A $T_2 \times R^2$ roadmap to Confinement in SU(2) Yang-Mills theory

TL;DR

This paper investigates the confinement mechanism in SU(2) Yang-Mills theory on a twisted torus, confirming semiclassical predictions and exploring the transition from dilute vortex gas to non-dilute regimes through lattice simulations.

Contribution

It provides the first detailed lattice study of SU(2) Yang-Mills on a twisted torus, confirming semiclassical vortex gas behavior and identifying the transition scale to non-dilute regimes.

Findings

Confirmed semiclassical vortex gas behavior at small torus sizes.

Determined the scale signaling transition to non-dilute vortex regimes.
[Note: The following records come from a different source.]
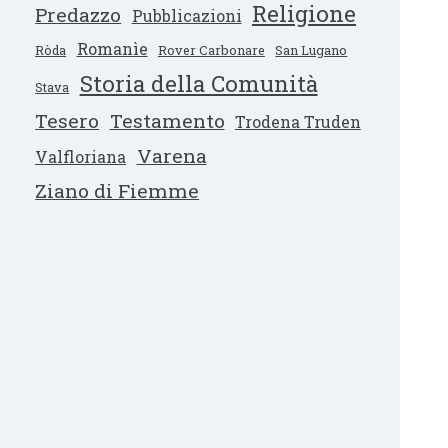
Religione
Predazzo
Pubblicazioni
Romanìe
Ròda
Rover Carbonare
San Lugano
Storia della Comunità
Stava
Tesero
Testamento
Trodena Truden
Varena
Valfloriana
Ziano di Fiemme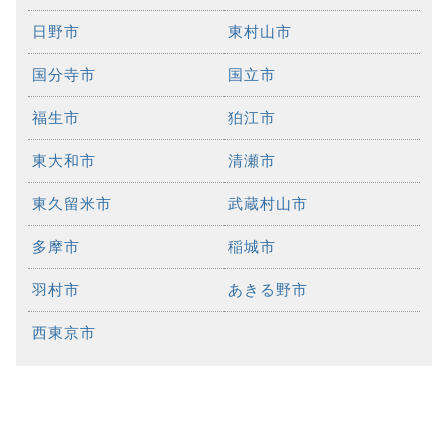
日野市
東村山市
国分寺市
国立市
福生市
狛江市
東大和市
清瀬市
東久留米市
武蔵村山市
多摩市
稲城市
羽村市
あきる野市
西東京市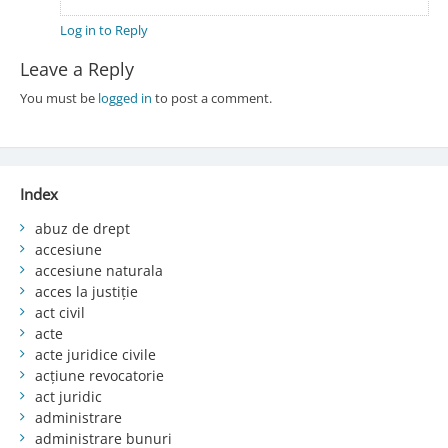
Log in to Reply
Leave a Reply
You must be
logged in
to post a comment.
Index
abuz de drept
accesiune
accesiune naturala
acces la justiție
act civil
acte
acte juridice civile
acțiune revocatorie
act juridic
administrare
administrare bunuri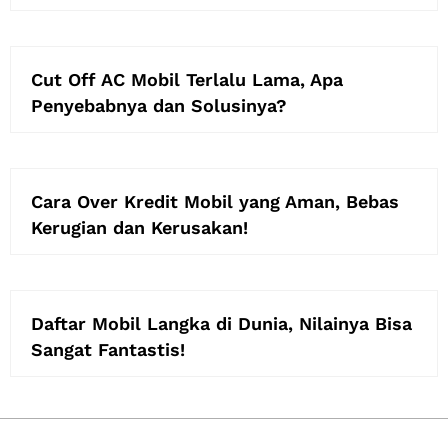
Cut Off AC Mobil Terlalu Lama, Apa
Penyebabnya dan Solusinya?
Cara Over Kredit Mobil yang Aman, Bebas
Kerugian dan Kerusakan!
Daftar Mobil Langka di Dunia, Nilainya Bisa
Sangat Fantastis!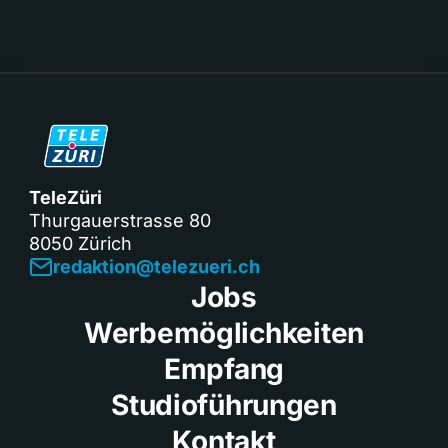
TeleZüri
Thurgauerstrasse 80
8050 Zürich
redaktion@telezueri.ch
Jobs
Werbemöglichkeiten
Empfang
Studioführungen
Kontakt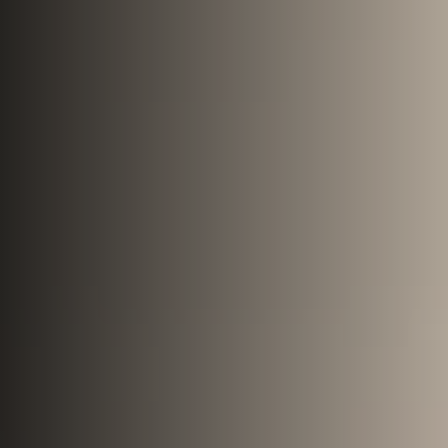
Hisse Sistemi
Hizmetler
Vekaletle Kesim
Adak & Akika
Tüm Hizmetler
İletişim
Ara
WhatsApp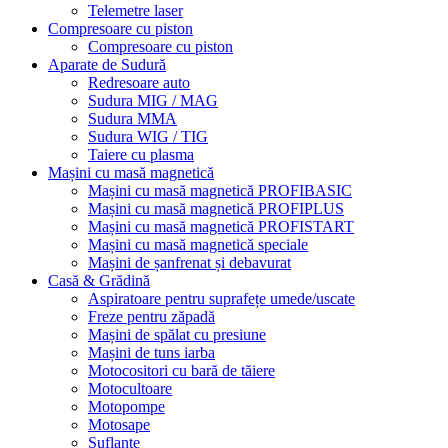
Telemetre laser
Compresoare cu piston
Compresoare cu piston
Aparate de Sudură
Redresoare auto
Sudura MIG / MAG
Sudura MMA
Sudura WIG / TIG
Taiere cu plasma
Mașini cu masă magnetică
Mașini cu masă magnetică PROFIBASIC
Mașini cu masă magnetică PROFIPLUS
Mașini cu masă magnetică PROFISTART
Mașini cu masă magnetică speciale
Mașini de șanfrenat și debavurat
Casă & Grădină
Aspiratoare pentru suprafețe umede/uscate
Freze pentru zăpadă
Mașini de spălat cu presiune
Mașini de tuns iarba
Motocositori cu bară de tăiere
Motocultoare
Motopompe
Motosape
Suflante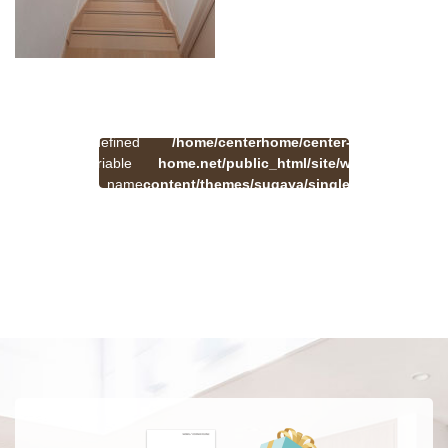
:
一
Undefined
/home/centerhome/center-
on
覧
Warning
variable
home.net/public_html/site/wp-
41
line
へ
$cat_name
content/themes/sugaya/single.php
戻
in
る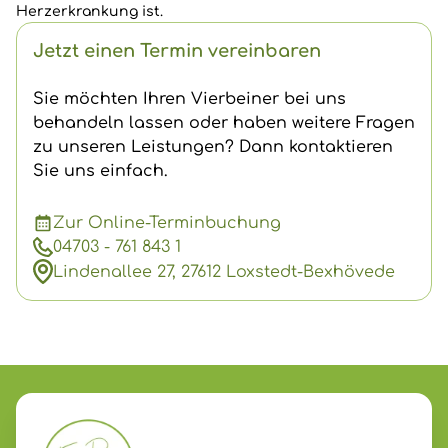
Herzerkrankung ist.
Jetzt einen Termin vereinbaren
Sie möchten Ihren Vierbeiner bei uns
behandeln lassen oder haben weitere Fragen
zu unseren Leistungen? Dann kontaktieren
Sie uns einfach.
Zur Online-Terminbuchung
04703 - 761 843 1
Lindenallee 27, 27612 Loxstedt-Bexhövede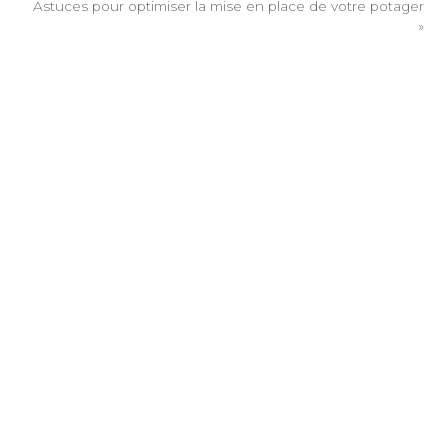
Astuces pour optimiser la mise en place de votre potager
»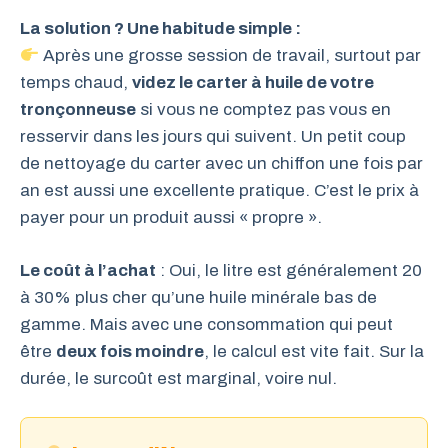
La solution ? Une habitude simple :
Après une grosse session de travail, surtout par
temps chaud,
videz le carter à huile de votre
tronçonneuse
si vous ne comptez pas vous en
resservir dans les jours qui suivent. Un petit coup
de nettoyage du carter avec un chiffon une fois par
an est aussi une excellente pratique. C’est le prix à
payer pour un produit aussi « propre ».
Le coût à l’achat
: Oui, le litre est généralement 20
à 30% plus cher qu’une huile minérale bas de
gamme. Mais avec une consommation qui peut
être
deux fois moindre
, le calcul est vite fait. Sur la
durée, le surcoût est marginal, voire nul.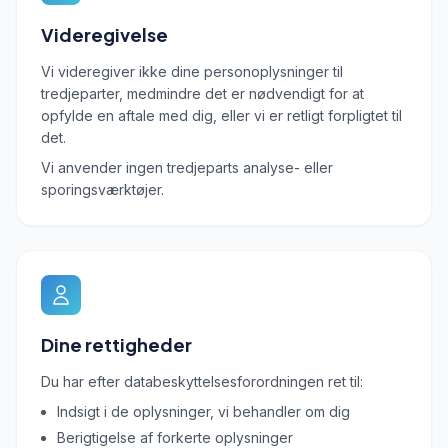
Videregivelse
Vi videregiver ikke dine personoplysninger til
tredjeparter, medmindre det er nødvendigt for at
opfylde en aftale med dig, eller vi er retligt forpligtet til
det.
Vi anvender ingen tredjeparts analyse- eller
sporingsværktøjer.
Dine rettigheder
Du har efter databeskyttelsesforordningen ret til:
Indsigt i de oplysninger, vi behandler om dig
Berigtigelse af forkerte oplysninger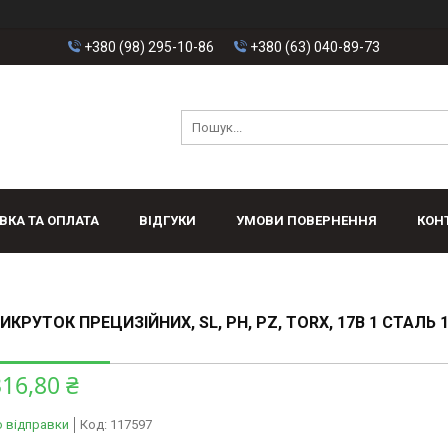
+380 (98) 295-10-86
+380 (63) 040-89-73
ВКА ТА ОПЛАТА
ВІДГУКИ
УМОВИ ПОВЕРНЕННЯ
КОН
ИКРУТОК ПРЕЦИЗІЙНИХ, SL, PH, PZ, TORX, 17В 1 СТАЛЬ 
316,80 ₴
о відправки
Код:
117597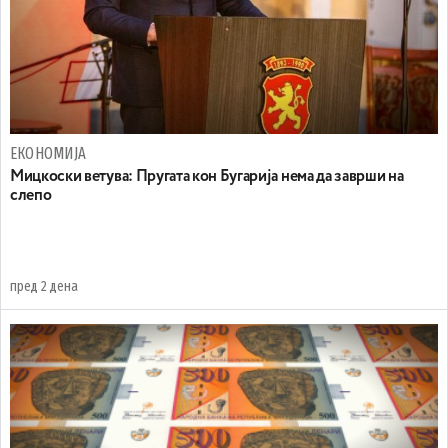
ЕКОНОМИЈА
Mицкоски ветува: Пругата кон Бугарија нема да заврши на
слепо
пред 2 дена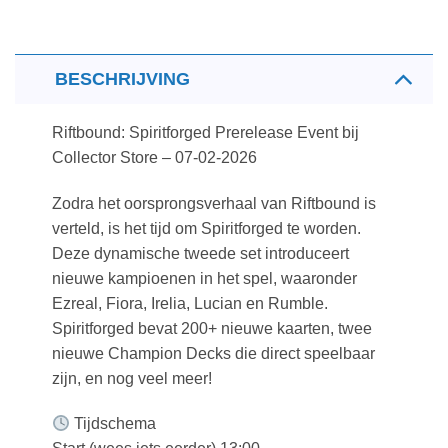
BESCHRIJVING
Riftbound: Spiritforged Prerelease Event bij
Collector Store – 07-02-2026
Zodra het oorsprongsverhaal van Riftbound is
verteld, is het tijd om Spiritforged te worden.
Deze dynamische tweede set introduceert
nieuwe kampioenen in het spel, waaronder
Ezreal, Fiora, Irelia, Lucian en Rumble.
Spiritforged bevat 200+ nieuwe kaarten, twee
nieuwe Champion Decks die direct speelbaar
zijn, en nog veel meer!
Tijdschema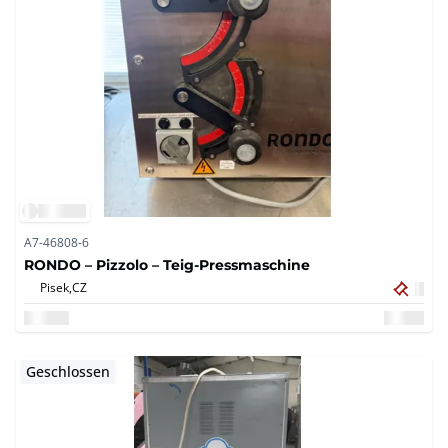
A7-46808-6
RONDO – Pizzolo – Teig-Pressmaschine
Pisek,
CZ
Geschlossen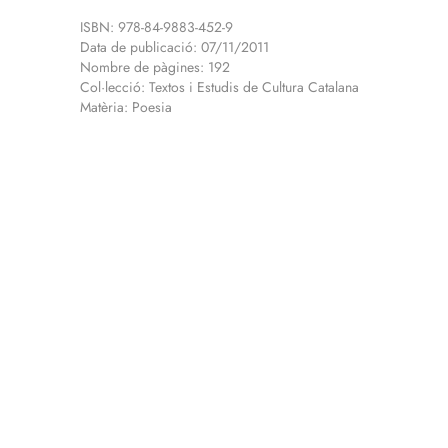
ISBN: 978-84-9883-452-9
Data de publicació: 07/11/2011
Nombre de pàgines: 192
Col·lecció: Textos i Estudis de Cultura Catalana
Matèria: Poesia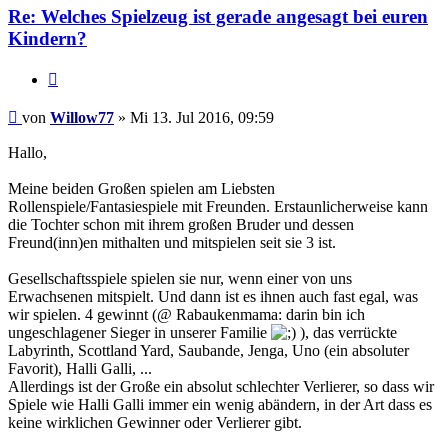
Re: Welches Spielzeug ist gerade angesagt bei euren
Kindern?
Zitieren
Beitrag
von
Willow77
»
Mi 13. Jul 2016, 09:59
Hallo,
Meine beiden Großen spielen am Liebsten
Rollenspiele/Fantasiespiele mit Freunden. Erstaunlicherweise kann
die Tochter schon mit ihrem großen Bruder und dessen
Freund(inn)en mithalten und mitspielen seit sie 3 ist.
Gesellschaftsspiele spielen sie nur, wenn einer von uns
Erwachsenen mitspielt. Und dann ist es ihnen auch fast egal, was
wir spielen. 4 gewinnt (@ Rabaukenmama: darin bin ich
ungeschlagener Sieger in unserer Familie
), das verrückte
Labyrinth, Scottland Yard, Saubande, Jenga, Uno (ein absoluter
Favorit), Halli Galli, ...
Allerdings ist der Große ein absolut schlechter Verlierer, so dass wir
Spiele wie Halli Galli immer ein wenig abändern, in der Art dass es
keine wirklichen Gewinner oder Verlierer gibt.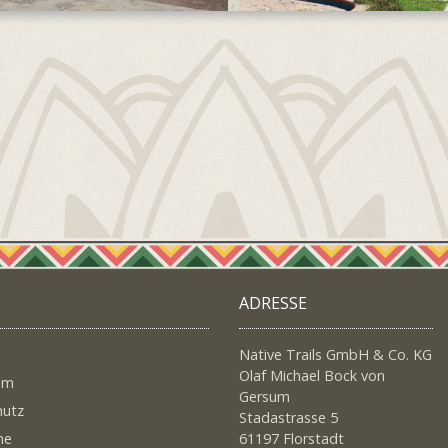
ADRESSE
Native Trails GmbH & Co. KG
Olaf Michael Bock von
um
Gersum
hutz
Stadastrasse 5
ne
61197 Florstadt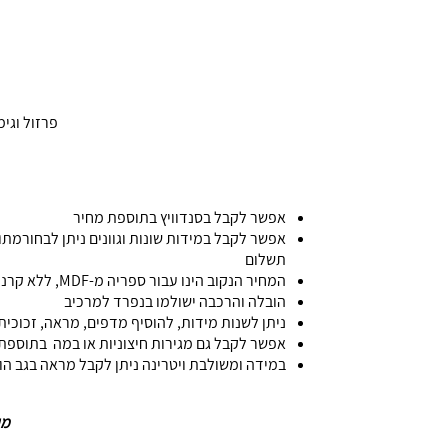
פרזול וגימורים
אפשר לקבל בסנדוויץ בתוספת מחיר
אפשר לקבל במידות שונות וגוונים ניתן לבחורמתו
תשלום
המחיר הנקוב הינו עבור ספריה מ-MDF, ללא קרניז,ללא מראה ומדף זכוכית ללא הובלה והרכבה
הובלה והרכבה ישולמו בנפרד למרכיב
ניתן לשנות מידות, להוסיף מדפים, מראה, זכוכית
אפשר לקבל גם מגירות חיצוניות או במה בתוספ
במידה ומשולבת ויטרינה ניתן לקבל מראה בגב ה
מידות: 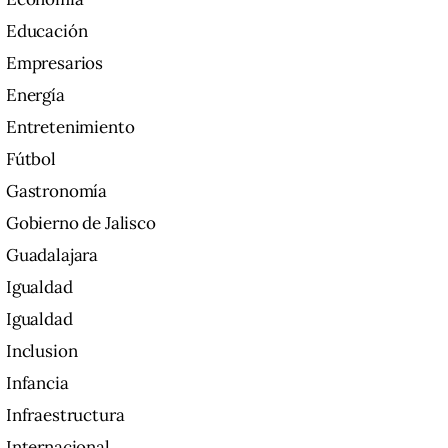
Educación
Empresarios
Energía
Entretenimiento
Fútbol
Gastronomía
Gobierno de Jalisco
Guadalajara
Igualdad
Igualdad
Inclusion
Infancia
Infraestructura
Internacional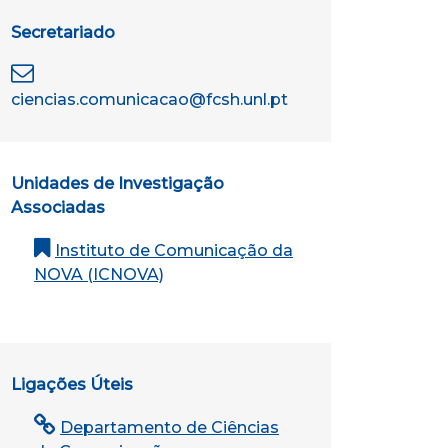
Secretariado
ciencias.comunicacao@fcsh.unl.pt
Unidades de Investigação
Associadas
Instituto de Comunicação da
NOVA (ICNOVA)
Ligações Úteis
Departamento de Ciências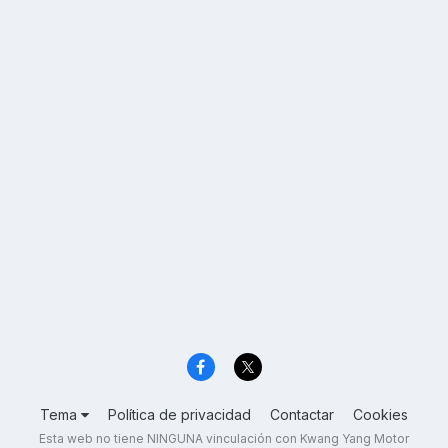
Tema
Política de privacidad
Contactar
Cookies
Esta web no tiene NINGUNA vinculación con Kwang Yang Motor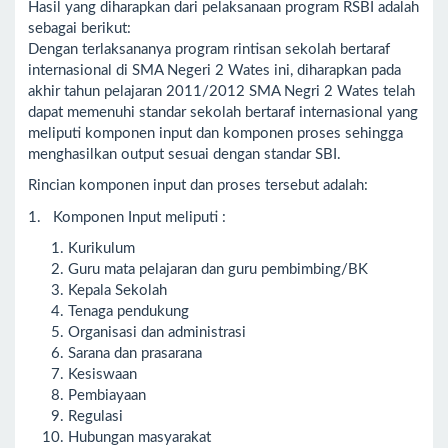
Hasil yang diharapkan dari pelaksanaan program RSBI adalah
sebagai berikut:
Dengan terlaksananya program rintisan sekolah bertaraf
internasional di SMA Negeri 2 Wates ini, diharapkan pada
akhir tahun pelajaran 2011/2012 SMA Negri 2 Wates telah
dapat memenuhi standar sekolah bertaraf internasional yang
meliputi komponen input dan komponen proses sehingga
menghasilkan output sesuai dengan standar SBI.
Rincian komponen input dan proses tersebut adalah:
1. Komponen Input meliputi :
Kurikulum
Guru mata pelajaran dan guru pembimbing/BK
Kepala Sekolah
Tenaga pendukung
Organisasi dan administrasi
Sarana dan prasarana
Kesiswaan
Pembiayaan
Regulasi
Hubungan masyarakat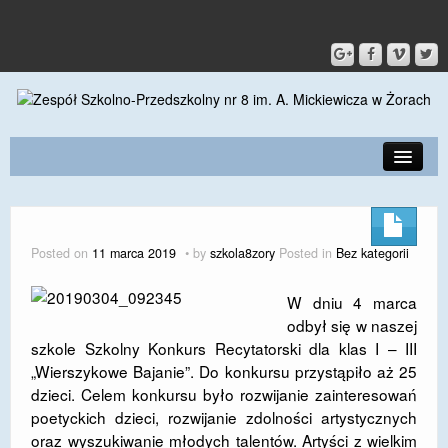
PRZEDSZKOLE
O SZKOLE
Posted on
11 marca 2019
by
szkola8zory
Posted in
Bez kategorii
KONTAKT
W dniu 4 marca
DLA RODZICÓW I UCZNIÓW
odbył się w naszej
szkole Szkolny Konkurs Recytatorski dla klas I – III
DLA PRACOWNIKÓW
„Wierszykowe Bajanie”. Do konkursu przystąpiło aż 25
dzieci. Celem konkursu było rozwijanie zainteresowań
GALERIA
poetyckich dzieci, rozwijanie zdolności artystycznych
SPORT
oraz wyszukiwanie młodych talentów. Artyści z wielkim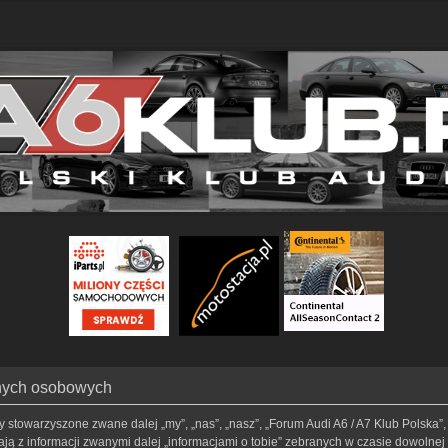
anych osobowych
my stowarzyszone zwane dalej „my”, „nas”, „nasz”, „Forum Audi A6 / A7 Klub Polska”, 
ą z informacji zwanymi dalej „informacjami o tobie” zebranych w czasie dowolnej t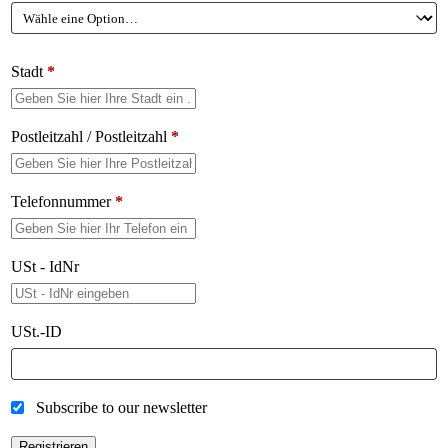
Stadt
*
Postleitzahl / Postleitzahl
*
Telefonnummer
*
USt - IdNr
USt.-ID
Subscribe to our newsletter
Registrieren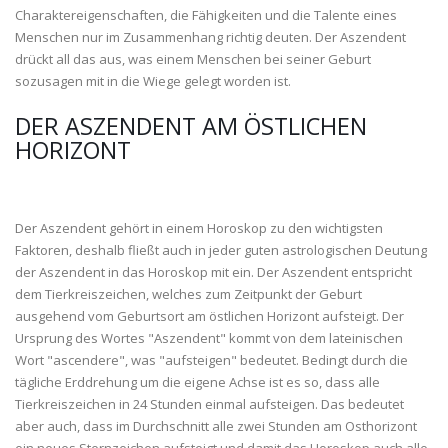
Charaktereigenschaften, die Fähigkeiten und die Talente eines
Menschen nur im Zusammenhang richtig deuten. Der Aszendent
drückt all das aus, was einem Menschen bei seiner Geburt
sozusagen mit in die Wiege gelegt worden ist.
DER ASZENDENT AM ÖSTLICHEN
HORIZONT
Der Aszendent gehört in einem Horoskop zu den wichtigsten
Faktoren, deshalb fließt auch in jeder guten astrologischen Deutung
der Aszendent in das Horoskop mit ein. Der Aszendent entspricht
dem Tierkreiszeichen, welches zum Zeitpunkt der Geburt
ausgehend vom Geburtsort am östlichen Horizont aufsteigt. Der
Ursprung des Wortes "Aszendent" kommt von dem lateinischen
Wort "ascendere", was "aufsteigen" bedeutet. Bedingt durch die
tägliche Erddrehung um die eigene Achse ist es so, dass alle
Tierkreiszeichen in 24 Stunden einmal aufsteigen. Das bedeutet
aber auch, dass im Durchschnitt alle zwei Stunden am Osthorizont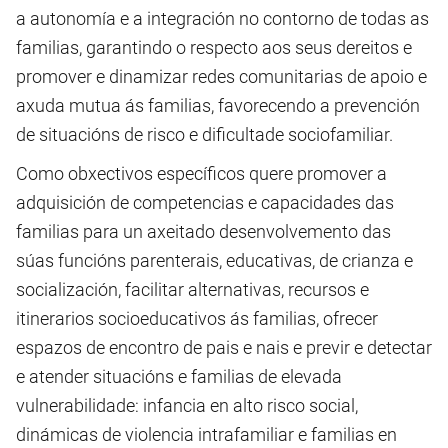
a autonomía e a integración no contorno de todas as
familias, garantindo o respecto aos seus dereitos e
promover e dinamizar redes comunitarias de apoio e
axuda mutua ás familias, favorecendo a prevención
de situacións de risco e dificultade sociofamiliar.
Como obxectivos específicos quere promover a
adquisición de competencias e capacidades das
familias para un axeitado desenvolvemento das
súas funcións parenterais, educativas, de crianza e
socialización, facilitar alternativas, recursos e
itinerarios socioeducativos ás familias, ofrecer
espazos de encontro de pais e nais e previr e detectar
e atender situacións e familias de elevada
vulnerabilidade: infancia en alto risco social,
dinámicas de violencia intrafamiliar e familias en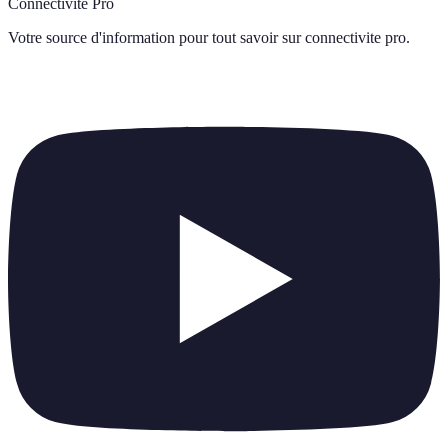
Connectivité Pro
Votre source d'information pour tout savoir sur
connectivite pro
.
Observed the string tension approaching infinite volume values.

Abstract

We study the behaviour of \SU{2} Yang-Mills fields on a $T_2\times R^2$ geometry where the two-torus is equipped with twisted boundary conditions. We monitor the evolution of the dynamics of the system as a function of the torus size $l_s$. For small sizes the behaviour of the system is well understood in terms of semiclassical predictions. In our case, the long distance structure is that of a two-dimensional gas of vortex-like fractional instantons with size and density growing with $l_s$. Our lattice Monte Carlo simulations confirm the semiclassical predictions and allow the determination of the relevant scale signalling the transition to the non-dilute situation. At low densities the string tension takes the standard value of a 2D center-vortex gas, growing with the density and approaching the value measured at infinite volume. Our work includes preliminary studies of the extension to \SU{N} and to the region of large sizes in which boundary conditions are irrelevant, and all physical scales are determined by the $\Lambda$ parameter.